Dès notre plus jeune âge, nous sommes soumis à ce qui se dit et à ce qui ne se dit pas ou à ce qui se fait et à ce qui ne se fait pas. C'est normal dans la mesure où appelé à vivre dans la société, le petit d'Homme doit très tôt se conformer aux codes symboliques. Mais le voilà stigmatisé à jamais, d'autant que si sa famille lui a " donné ", voire asséné une éducation bien à elle, transmission filiale oblige, à l'extérieur les limites peuvent en être éloignées ou - à l'inverse - sacrément renforcées. Et la timidité de pointer son nez car ce sentiment d'insécurité s'étaye ainsi sur une sorte de confusion psychique entre le " dedans " et le " dehors ", entre une parole quelque part endogamique et des paroles exogamiques... Mais, quoi qu'il en soit, la timidité présente l'énorme inconvénient d'un manque d'assurance qui limite et perturbe toutes les relations, amenuisant de facto l'audace et donc les réalisations pourtant potentiellement possibles... Toutefois, la timidité se surmonte et même se dépasse. À condition de faire siennes certaines évidences :
. Avoir pleinement conscience que la perfection n'existe pas.

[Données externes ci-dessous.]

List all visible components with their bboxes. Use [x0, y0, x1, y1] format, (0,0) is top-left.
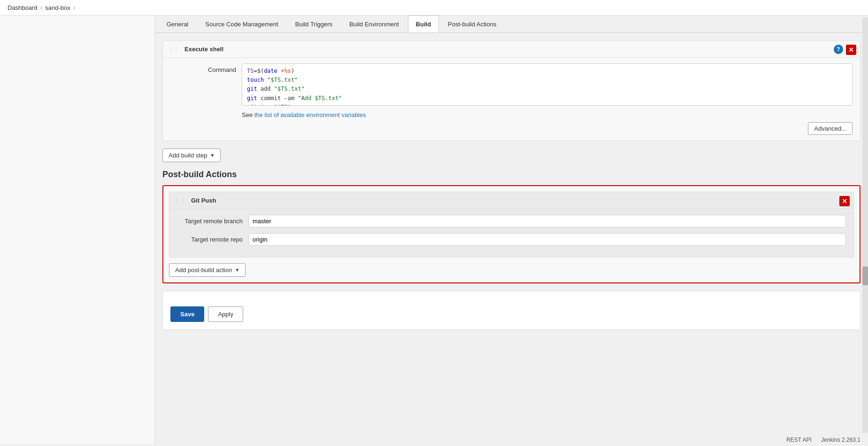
command-row: Command TS=$(date +%s) touch "$TS.txt" g…	[170, 63, 853, 106]
command-code-block[interactable]: TS=$(date +%s) touch "$TS.txt" git add "…	[242, 63, 853, 106]
scrollbar-thumb[interactable]	[862, 266, 868, 285]
tab-build-triggers[interactable]: Build Triggers	[287, 16, 340, 32]
env-link-prefix: See	[242, 111, 254, 118]
target-branch-row: Target remote branch	[177, 215, 846, 227]
advanced-button[interactable]: Advanced...	[808, 122, 853, 135]
code-line-2: touch "$TS.txt"	[247, 76, 847, 85]
tab-general[interactable]: General	[159, 16, 196, 32]
target-repo-label: Target remote repo	[177, 233, 243, 243]
left-sidebar	[0, 16, 155, 444]
add-build-step-row: Add build step ▼	[162, 149, 860, 162]
add-post-build-row: Add post-build action ▼	[169, 263, 854, 277]
post-build-title: Post-build Actions	[162, 170, 860, 180]
execute-shell-header: ⋮⋮ Execute shell	[163, 41, 860, 58]
add-post-build-label: Add post-build action	[175, 266, 232, 274]
scrollbar[interactable]	[862, 17, 868, 433]
add-post-build-button[interactable]: Add post-build action ▼	[169, 263, 246, 277]
git-push-title: Git Push	[191, 197, 216, 204]
tab-build-env[interactable]: Build Environment	[341, 16, 407, 32]
git-push-section: ⋮⋮ Git Push ✕ Target remote branch Targe…	[169, 192, 854, 258]
command-label: Command	[170, 63, 236, 73]
target-branch-input[interactable]	[248, 215, 846, 227]
breadcrumb: Dashboard › sand-box ›	[0, 0, 868, 16]
git-push-drag-handle-icon[interactable]: ⋮⋮	[175, 197, 185, 203]
env-link-row: See the list of available environment va…	[242, 111, 853, 118]
add-build-step-label: Add build step	[169, 152, 207, 159]
post-build-actions-section: Post-build Actions ⋮⋮ Git Push ✕ Target …	[162, 170, 860, 283]
code-line-3: git add "$TS.txt"	[247, 85, 847, 94]
rest-api-label[interactable]: REST API	[786, 437, 812, 443]
target-repo-row: Target remote repo	[177, 233, 846, 246]
code-line-1: TS=$(date +%s)	[247, 67, 847, 76]
action-buttons-container: Save Apply	[162, 291, 860, 330]
breadcrumb-sep2: ›	[73, 4, 76, 11]
help-icon[interactable]: ?	[834, 45, 843, 54]
execute-shell-title: Execute shell	[184, 46, 223, 53]
git-push-body: Target remote branch Target remote repo	[169, 209, 853, 257]
apply-button[interactable]: Apply	[208, 306, 243, 322]
advanced-btn-row: Advanced...	[170, 122, 853, 135]
target-repo-input[interactable]	[248, 233, 846, 246]
footer: REST API Jenkins 2.263.1	[779, 434, 868, 446]
execute-shell-section: ⋮⋮ Execute shell ✕ ? Command TS=$(date +…	[162, 40, 860, 141]
action-buttons: Save Apply	[170, 306, 853, 322]
jenkins-version-label: Jenkins 2.263.1	[821, 437, 860, 443]
execute-shell-close-button[interactable]: ✕	[846, 45, 856, 55]
save-button[interactable]: Save	[170, 306, 204, 322]
drag-handle-icon[interactable]: ⋮⋮	[169, 46, 179, 52]
add-post-build-chevron-icon: ▼	[235, 267, 239, 273]
breadcrumb-sandbox[interactable]: sand-box	[45, 4, 70, 11]
git-push-close-button[interactable]: ✕	[839, 196, 850, 206]
add-build-step-button[interactable]: Add build step ▼	[162, 149, 221, 162]
chevron-down-icon: ▼	[210, 153, 215, 158]
breadcrumb-sep1: ›	[40, 4, 43, 11]
execute-shell-body: Command TS=$(date +%s) touch "$TS.txt" g…	[163, 58, 860, 141]
target-branch-label: Target remote branch	[177, 215, 243, 225]
tab-build[interactable]: Build	[408, 16, 439, 32]
center-panel: General Source Code Management Build Tri…	[155, 16, 868, 444]
git-push-header: ⋮⋮ Git Push	[169, 192, 853, 209]
breadcrumb-dashboard[interactable]: Dashboard	[8, 4, 38, 11]
tab-post-build[interactable]: Post-build Actions	[440, 16, 504, 32]
tab-bar: General Source Code Management Build Tri…	[155, 16, 868, 33]
code-line-5: git tag "$TS"	[247, 103, 847, 106]
tab-content: ⋮⋮ Execute shell ✕ ? Command TS=$(date +…	[155, 33, 868, 337]
code-line-4: git commit -am "Add $TS.txt"	[247, 94, 847, 103]
tab-source-code[interactable]: Source Code Management	[197, 16, 286, 32]
post-build-outline: ⋮⋮ Git Push ✕ Target remote branch Targe…	[162, 185, 860, 283]
env-link[interactable]: the list of available environment variab…	[254, 111, 366, 118]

. S'entraîner à s'apprécier tel que l'on est aujourd'hui.
. Arrêter d'idéaliser ses proches.
. Perdre le mauvais réflexe de se comparer.
. Réaliser que les erreurs sont enseignements.
. Savoir que ne pas transmettre représente un acte de rétention autopunitif.
. Comprendre que ne pas exprimer ses idées revient à se priver de celles des autres.
. Accepter qu'on ne puisse pas plaire à tout le monde.
. Intégrer que le moindre regard extérieur est subjectif et projectif.
. Saisir que chacun abrite des qualités complémentaires utiles à autrui.
. Considérer que vivre nécessite d'être conscient de ses capacités pour amener sa pierre à l'édifice de l'humanité.
. Se forger la certitude que les êtres humains rencontrent un jour, sans exception, les affres de la timidité.
. Apprendre à accueillir son entourage de sorte qu'il exprime ses propres convictions et... émotions.
. Prendre l'habitude quotidienne de ne plus baisser les yeux devant tout interlocuteur.
. Avoir la sagesse de discuter de sujets bien intégrés.
. Développer la certitude (raisonnable) que ses avis sont fondés, pertinents et légitimes.
. Imaginer le rejet de ses argumentations par une assemblée.
. Admettre les critiques comme étant des agents d'évolution précieux.
. S'appliquer à innover en l'absence d'un public dans un premier temps.
. S'endormir en se voyant à sa place en tout lieu...

... Et puis aussi travailler avec enthousiasme, comme le suggérait Alain, le philosophe : " L'action guérit cette sorte d'humeur que nous appelons, selon les cas, impatience, timidité ou peur "...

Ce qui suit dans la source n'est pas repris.